Thermal Imaging cameras use optical lenses to detect incoming infrared radiation which is subsequently processed and displayed as a thermographic picture called a thermogram. In contrast to a normal photograph, a thermogram contains radiometric data allowing it to be analysed to provide both qualitative and quantitative data. Our Thermal Imaging cameras measure and provide 76,800 unique temperature measurements in each thermal image. Analysis of these images can provide a wide range of information ranging from immediate risks together with areas that should be the focus for preventative maintenance.
In this example from a thermal imaging inspection in Hampshire we can see a large industrial oven situated in a factory. The thermal image reveals a multitude of potential issues that if left could consequently cause a fire or injury. The door seals have worn resulting in heat escape which will have a subsequent negative impact on energy efficiency. Additionally the insulation has become defective allowing heat to be transferred through to the external surface of the oven. In places the external temperature is nearly 115 degrees centigrade which could cause an injury if accidentally touched. What about the wood leant against the left hand side and the boxes on the right hand side? These present potential fire risks.
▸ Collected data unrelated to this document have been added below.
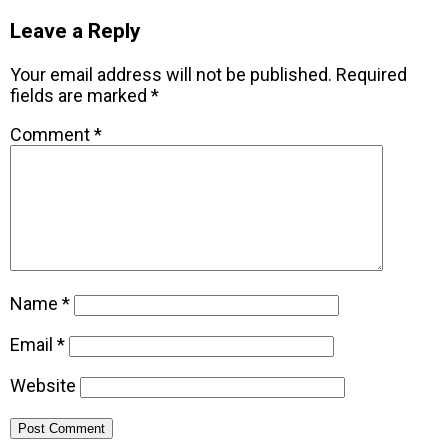
Leave a Reply
Your email address will not be published.
Required
fields are marked
*
Comment
*
Name
*
Email
*
Website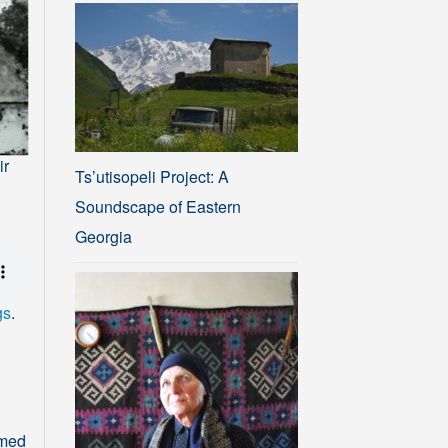
ir
Ts’utisopeli Project: A
Soundscape of Eastern
Georgia
gs
.
rmed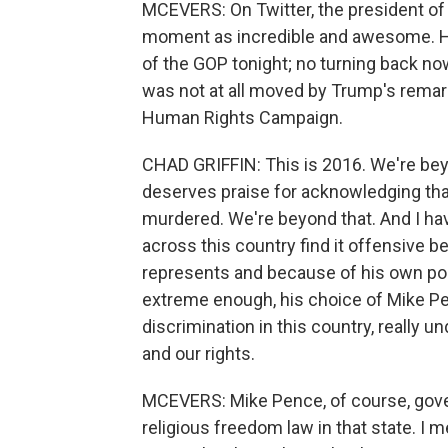
MCEVERS: On Twitter, the president of
moment as incredible and awesome. He
of the GOP tonight; no turning back n
was not at all moved by Trump's remarks
Human Rights Campaign.
CHAD GRIFFIN: This is 2016. We're be
deserves praise for acknowledging that
murdered. We're beyond that. And I have 
across this country find it offensive b
represents and because of his own posi
extreme enough, his choice of Mike Pe
discrimination in this country, really
and our rights.
MCEVERS: Mike Pence, of course, gover
religious freedom law in that state. I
Thermal Imaging is ideally suited to detecting issues in distribution boards that traditional electrical fixed wiring inspections will not pick up. Overloaded circuits and loose high resistance connections are often detected.
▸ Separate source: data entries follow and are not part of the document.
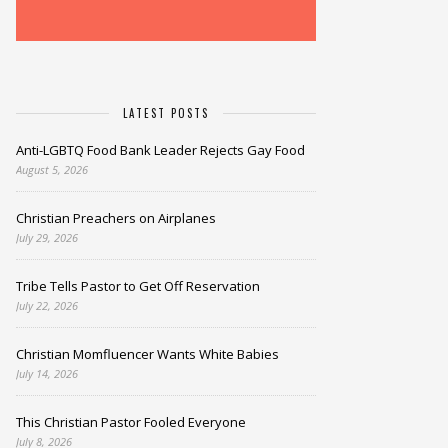
LATEST POSTS
Anti-LGBTQ Food Bank Leader Rejects Gay Food
August 5, 2026
Christian Preachers on Airplanes
July 29, 2026
Tribe Tells Pastor to Get Off Reservation
July 22, 2026
Christian Momfluencer Wants White Babies
July 14, 2026
This Christian Pastor Fooled Everyone
July 8, 2026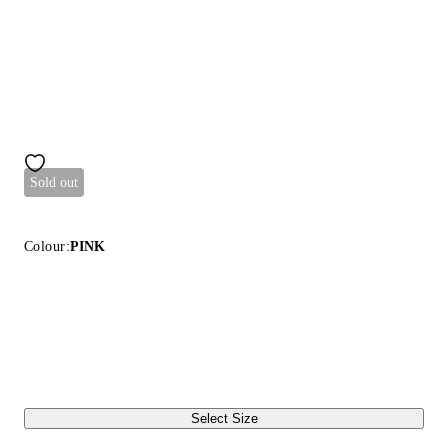
Sold out
Colour:
PINK
Select Size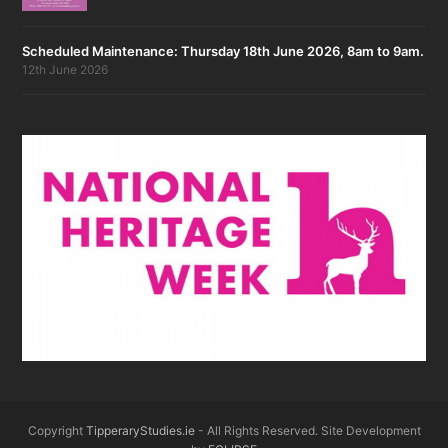
Scheduled Maintenance: Thursday 18th June 2026, 8am to 9am.
12th June 2026
Copyright
TipperaryStudies.ie
- All Rights Reserved. Site Development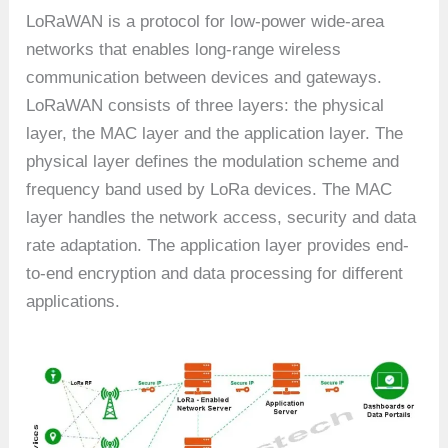
LoRaWAN is a protocol for low-power wide-area
networks that enables long-range wireless
communication between devices and gateways.
LoRaWAN consists of three layers: the physical
layer, the MAC layer and the application layer. The
physical layer defines the modulation scheme and
frequency band used by LoRa devices. The MAC
layer handles the network access, security and data
rate adaptation. The application layer provides end-
to-end encryption and data processing for different
applications.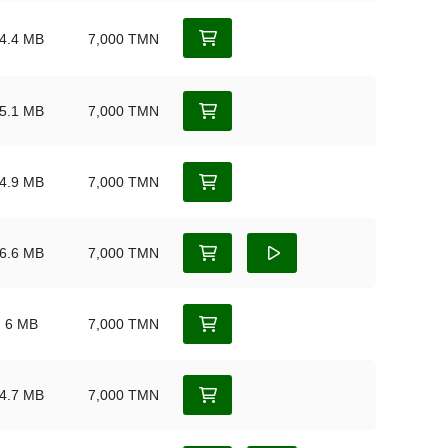
4.4 MB
7,000 TMN
5.1 MB
7,000 TMN
4.9 MB
7,000 TMN
6.6 MB
7,000 TMN
6 MB
7,000 TMN
4.7 MB
7,000 TMN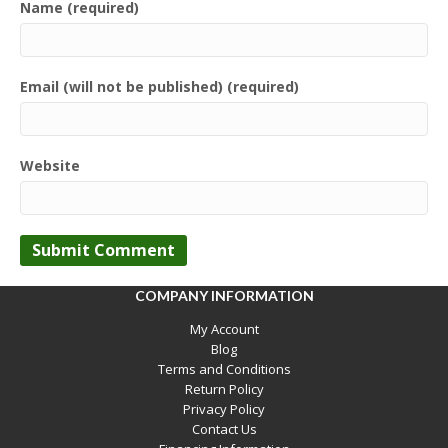
Name (required)
Email (will not be published) (required)
Website
COMPANY INFORMATION
My Account
Blog
Terms and Conditions
Return Policy
Privacy Policy
Contact Us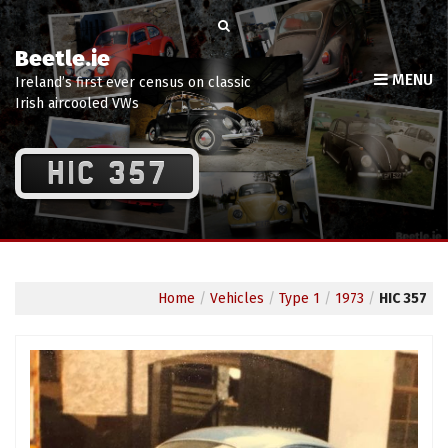
Beetle.ie
MENU
Ireland’s first ever census on classic
Irish aircooled VWs
HIC 357
Home
/
Vehicles
/
Type 1
/
1973
/
HIC 357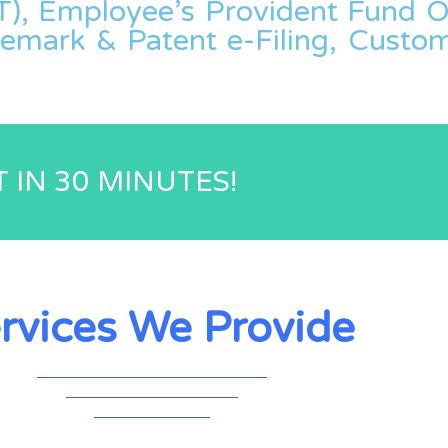
), Employee’s Provident Fund Or
demark & Patent e-Filing, Cust
 IN 30 MINUTES!
rvices We Provide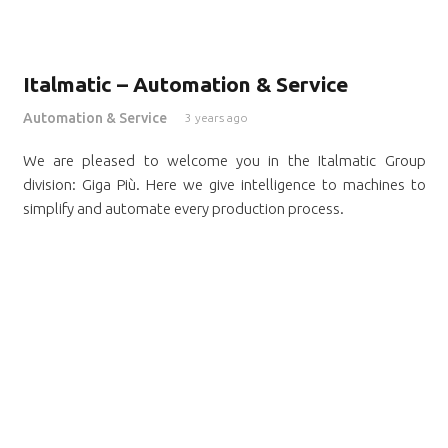
Italmatic – Automation & Service
Automation & Service
3 years ago
We are pleased to welcome you in the Italmatic Group
division: Giga Più. Here we give intelligence to machines to
simplify and automate every production process.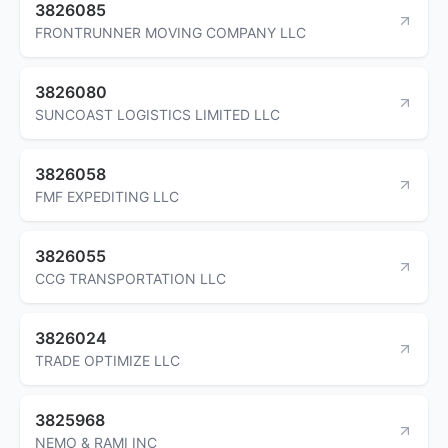
3826085
FRONTRUNNER MOVING COMPANY LLC
3826080
SUNCOAST LOGISTICS LIMITED LLC
3826058
FMF EXPEDITING LLC
3826055
CCG TRANSPORTATION LLC
3826024
TRADE OPTIMIZE LLC
3825968
NEMO & RAMI INC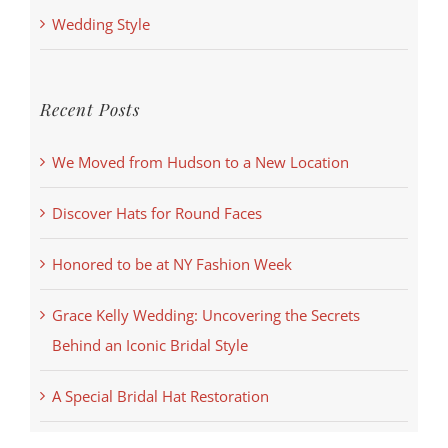
Wedding Style
Recent Posts
We Moved from Hudson to a New Location
Discover Hats for Round Faces
Honored to be at NY Fashion Week
Grace Kelly Wedding: Uncovering the Secrets
Behind an Iconic Bridal Style
A Special Bridal Hat Restoration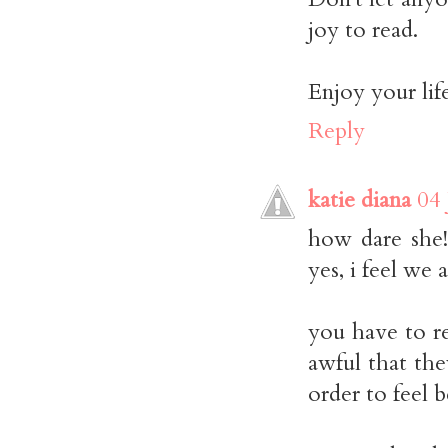
joy to read.
Enjoy your lif
Reply
katie diana
04 
how dare she!
yes, i feel we a
you have to re
awful that the
order to feel b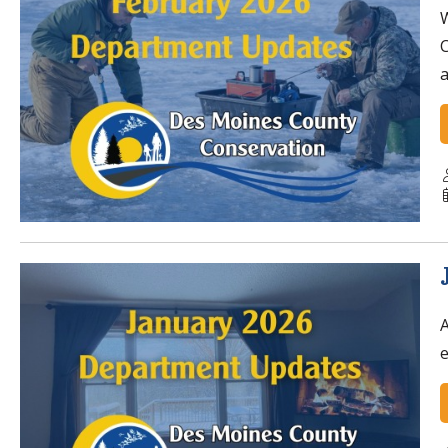
W
C
a
A
e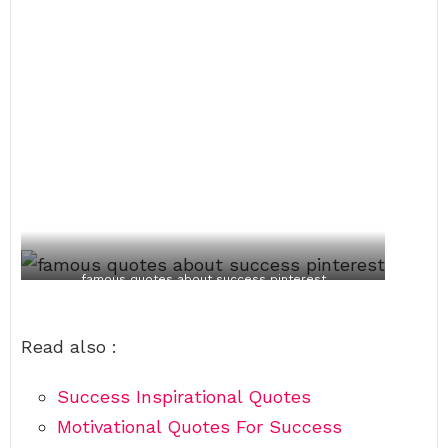
famous quotes about success pinterest
Read also :
Success Inspirational Quotes
Motivational Quotes For Success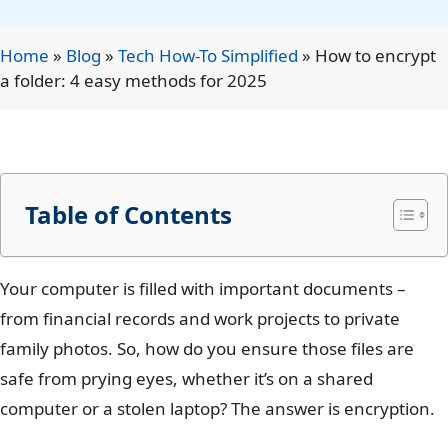
Home
»
Blog
»
Tech How-To Simplified
»
How to encrypt
a folder: 4 easy methods for 2025
Table of Contents
Your computer is filled with important documents –
from financial records and work projects to private
family photos. So, how do you ensure those files are
safe from prying eyes, whether it’s on a shared
computer or a stolen laptop? The answer is encryption.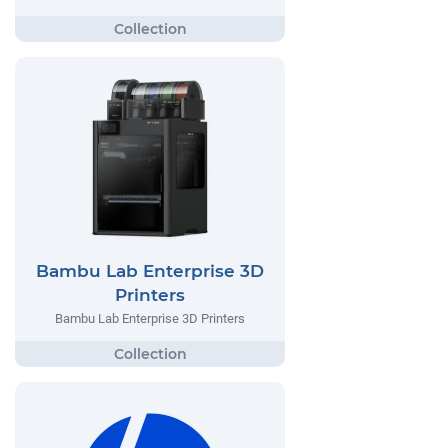
Bambu Lab Enterprise 3D
Printers
Bambu Lab Enterprise 3D Printers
There are a variety of problems that can be detected by thermal imaging of motors. For every 10 degrees centigrade that a motor operates above it’s rating , the lifetime of the insulation will decrease by 50%.
Trace heating is commonly used around freezer doors to stop them freezing shut. Similarly it is also used as a method to stop water pipes from freezing and bursting in cold weather. Thermal imaging cameras can easily detect whether the trace heating is in operation. In this particular example from a thermal imaging inspection in Hampshire we can see a thermogram showing an escape door on a warehouse freezer store. It can clearly be seen that the trace heating has failed.
Friction causes heat and this is something which is readily picked up by a thermal imaging camera. Problems that can be detected include lubrication problems, misalignment, wear and incorrect belt tensioning.